跟所有甜蜜幸福的夫妻一样,婚后不到两个月,生活开始回归贫穷的本质,毕竟靠幻想并不能解决温饱问题。生活中的很多鸡毛蒜皮的小事都能引发一场硝烟弥漫的大战,渐渐地,程桔秀和李泽文开始为了一些生活琐事而争吵。李泽文是个老实巴交的农民,好不容易到了中年才讨到一个老婆,他对老婆可谓言听计从,把所有的精力和心思都放在了刨土地上,他最大的希望,就是能多收一点粮食,填饱肚皮;当程桔秀知道眼前所谓的三间大瓦房,全部都是靠借钱而兴建、债务还需要她来还的时候,她开始变得暴躁不安,动不动就发脾气、吵架。而家里的开支、生活用度,都是程桔秀一手安排,也就是说,她掌握着整个家庭的财政大权。

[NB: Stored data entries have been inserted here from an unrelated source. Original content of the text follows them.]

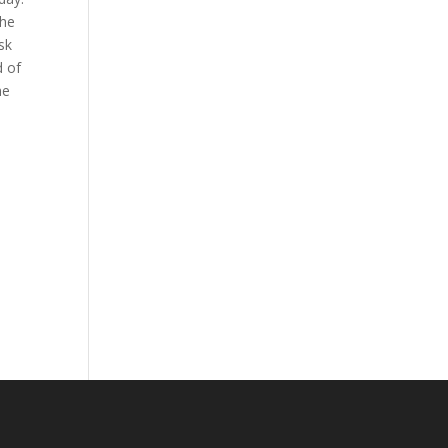
the
sk
d of
he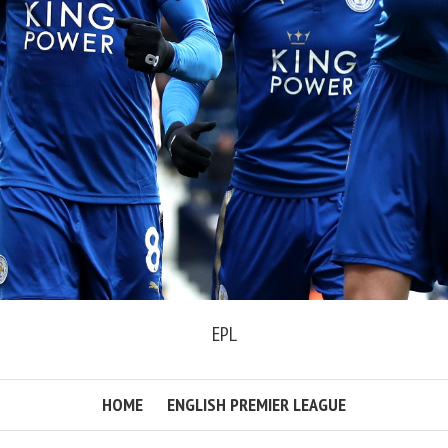
EPL
HOME
ENGLISH PREMIER LEAGUE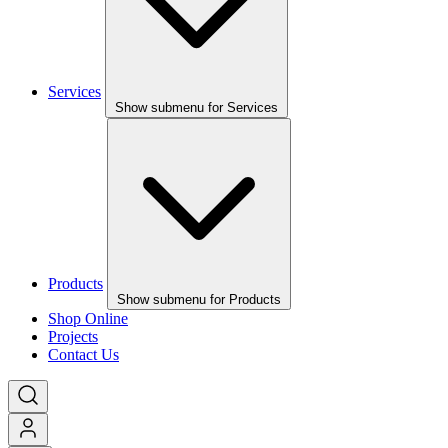
Services
Show submenu for Services
Products
Show submenu for Products
Shop Online
Projects
Contact Us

这天早上,李泽文天不亮就起床到地里割小麦去了,眼看这几天小麦正是成熟收割的时候,他怕再不收割要是遇上梅雨季节就完蛋了。起床的时候,他推了推还在酣睡的程桔秀:
“起来了!割麦子去!”
农忙时节就得抢收,所以那段时间会特别累,李泽文当然希望老婆能从中帮忙,以减轻他的负担。这时节,沙家湾全部男女老少都出动呢,都得在田里忙活呢。
程桔秀翻了个身,对李泽文打扰了她的美梦颇有些不耐烦:
“去去去,让我再睡会儿——”
李泽文在床前垂立了一会儿,无奈地说道:
“那你就少睡一会儿……天要下雨了,得赶紧把麦子收割回来!”
走出房门的时候,年过六旬的老母王开秀已经摸索着起床了。
“妈,你咋不多睡会儿?天还没开亮口呢。”
王开秀咳嗽了一阵,没有说话,跟着儿子出了门。
推门出去的时候,路上依然漆黑一片,深一脚浅一脚地跨下门口几步石梯,就上了一条羊肠小道。小路在夜色的映衬下泛着白光,母子俩来到地里,放下枪棍、背篼,摸出镰刀,开始割起来。
“咔嚓……咔嚓……”刀锋在麦径上扫过的声音,在寂静的黎明听起来格外悦耳。远远的,有布谷鸟的声音传来,像是在睡梦中一般。
李泽文是沙家湾劳动的第一把好手,此刻,他更是浑身是劲,镰刀上下翻飞,偌大一块麦田,已经露出了一个巨大的缺口。
是的,还有什么比收获更让人内心充实的呢?想想看,从耕地、碎土、播种、施肥、灌水、锄草,到收割,哪一个步骤不是他用汗水换来的?今年风调雨顺,老天有眼,既没有干旱也没有雨涝,硬是顺顺当当地到了手,他琢磨着今年能打上一千多斤小麦呢。这些小麦,送进磨房,可以直接兑换成美味可口的面条……想到这里,他的劲头更加足了。
约莫两个小时后,天光放亮,这时候,母子俩已经放倒了一大片麦茬。
“儿呀,歇会吧,瞧你那汗珠子,嘀嘀嗒嗒地像下雨一样!”母亲王开秀心疼地说道。
“妈,不能歇呢,您瞧这大清早的,也没一点儿风,空气沉闷着呢,再看看沙家湾头顶,已经开始红彤彤一片了,这是烧朝霞呢!这老天怕是要下雨了呢!”
听李泽文这么一说,王开秀也开始心慌起来。
第10节 矛盾起
“妈,您继续割,割慢点,我来把割好的麦子朝家担!”李泽文说道。担麦比割麦更累,更消耗体力,他主动把轻松的活儿让给老母亲了。
被放倒在天地里的小麦,已经成堆成堆的被捆好了。李泽文打开头天早上就准备好的竹篾条,让在地上,又将一堆一堆的小麦放在篾条上,直到篾条快要捆不上了,这才没有再继续加小麦了。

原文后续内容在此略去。